Further, the change comes as wireless operators generally report their best financials in years. For example, the Wall Street analysts at Evercore noted in a recent report that, collectively, the nation’s wireless network operators reported growth in their service revenues for the first time in years in the second quarter. In the recently completed third quarter, that growth reached 2.7% year over year.

“3Q18’s wireless results showed YoY service revenue growth (on a constant accounting basis), as price competition receded modestly, with competitive efforts focused on ‘more for more’ offerings rather than direct price cuts,” the Evercore analysts wrote. “Subscriber growth remained healthy, although growth did slow YoY. Overall promotional activity has been relatively restrained over the last several quarters, and we don’t see evidence of any imminent return to the value-destructive handset promotions that prevailed in fall 2016, in particular.”
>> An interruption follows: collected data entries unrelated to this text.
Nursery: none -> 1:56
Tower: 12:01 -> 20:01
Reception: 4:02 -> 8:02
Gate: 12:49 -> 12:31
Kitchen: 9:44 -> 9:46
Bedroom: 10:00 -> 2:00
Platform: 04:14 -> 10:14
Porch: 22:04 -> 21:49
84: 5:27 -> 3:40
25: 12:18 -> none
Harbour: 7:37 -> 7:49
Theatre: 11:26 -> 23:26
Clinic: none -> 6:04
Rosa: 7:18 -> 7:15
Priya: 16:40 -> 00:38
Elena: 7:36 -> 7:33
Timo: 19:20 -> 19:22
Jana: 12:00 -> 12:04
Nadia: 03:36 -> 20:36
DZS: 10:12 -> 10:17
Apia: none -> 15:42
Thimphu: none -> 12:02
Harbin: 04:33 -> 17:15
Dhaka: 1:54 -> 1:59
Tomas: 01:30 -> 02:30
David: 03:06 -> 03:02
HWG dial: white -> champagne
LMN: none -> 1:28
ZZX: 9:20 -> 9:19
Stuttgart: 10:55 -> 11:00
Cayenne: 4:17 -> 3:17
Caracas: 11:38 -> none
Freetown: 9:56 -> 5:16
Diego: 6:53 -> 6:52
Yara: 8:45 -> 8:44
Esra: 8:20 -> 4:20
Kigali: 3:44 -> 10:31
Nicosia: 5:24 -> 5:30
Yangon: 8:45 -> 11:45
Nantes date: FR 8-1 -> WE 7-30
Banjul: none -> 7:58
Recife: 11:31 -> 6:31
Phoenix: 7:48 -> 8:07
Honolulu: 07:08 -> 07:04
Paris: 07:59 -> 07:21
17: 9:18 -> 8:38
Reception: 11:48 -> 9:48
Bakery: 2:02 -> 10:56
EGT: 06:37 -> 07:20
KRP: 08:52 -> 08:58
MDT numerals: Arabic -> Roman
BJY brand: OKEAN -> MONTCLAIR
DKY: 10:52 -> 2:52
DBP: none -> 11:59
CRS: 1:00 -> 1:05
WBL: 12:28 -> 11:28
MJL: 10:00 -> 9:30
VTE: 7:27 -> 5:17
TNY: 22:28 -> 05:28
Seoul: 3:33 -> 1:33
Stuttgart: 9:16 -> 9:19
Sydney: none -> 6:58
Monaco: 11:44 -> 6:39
Others agreed. “Buoyed by lack of cut-throat competition, Q3 showed a big jump in overall revenues for the operators,” wrote Chetan Sharma Consulting in a summary of the U.S. wireless industry in the third quarter. “U.S. mobile revenues in Q3 18 grew by 6.34%—the highest growth figure in almost 3 years.”

This trend is not necessarily a surprise; carriers have been hinting at growth in service revenues for most of 2018.

However, a new development is that it appears that operators generally plan to remain on their current course, even during the critical holiday shopping season.

“Recent press reports (Cord Cutters News) and our own checks indicate AT&T will eliminate the $15 discount it currently offers to new Unlimited customers bundling its Wireless plans with either linear video or DTV Now,” wrote the analysts at Wall Street firm Deutsche Bank Research. The firm said the move highlights “a greater focus on improving profitability” and “a pull back from more aggressive promotional offers.”

“Early November has been mostly quiet in terms of promotions,” added Wave7 Research in a recent report to subscribers, pointing out that Verizon recently ended a BOGO offer on the iPhone while AT&T recently ended a $650 switcher buyout offer in New York, Los Angeles and Chicago.

So what are carriers going to focus on this holiday shopping season, if not promotions and pricing discounts?

“New toys!” wrote Wave7.

Specifically, almost all of the nation’s leading wireless network operators are embarking on sales of new or unique phones. For example:

  • T-Mobile just announced its new, exclusive REVVL & REVVL 2 Plus phones, just days after the company appeared to generate significant interest in its launch of the OnePlus 6T smartphone.

  • Verizon and AT&T launched the new Red Hydrogen One phone that sports a “holographic” display and $1,300 price tag.

  • And in its announcement that it is now selling the Razer Phone 2 gaming phone, AT&T boasted that it is “the only wireless provider offering the revolutionary smartphone.”

  • Finally, Verizon is the only carrier currently selling the new Palm-branded smartphone companion, a gadget clearly designed to expand Verizon’s addressable base by pairing a standard smartphone with a mini smartphone, alongside an extra $10-per-month service plan. And that gadget sits next to the Google Pixel phone that Verizon continues to have an exclusive hold over.

Such smartphone exclusives stem from AT&T’s wildly successful exclusive hold on the Apple iPhone in the early days of that device. Although AT&T eventually lost its exclusivity over the iPhone, it nonetheless served as a major selling point for the operator.

And although Apple and Samsung continue to hold a tight grip on much of the U.S. smartphone market through phones available at virtually any carrier, operators are nonetheless so far betting on exclusive smartphone offers this year—and not deep pricing discounts or other promotions—to boost interest in their offerings.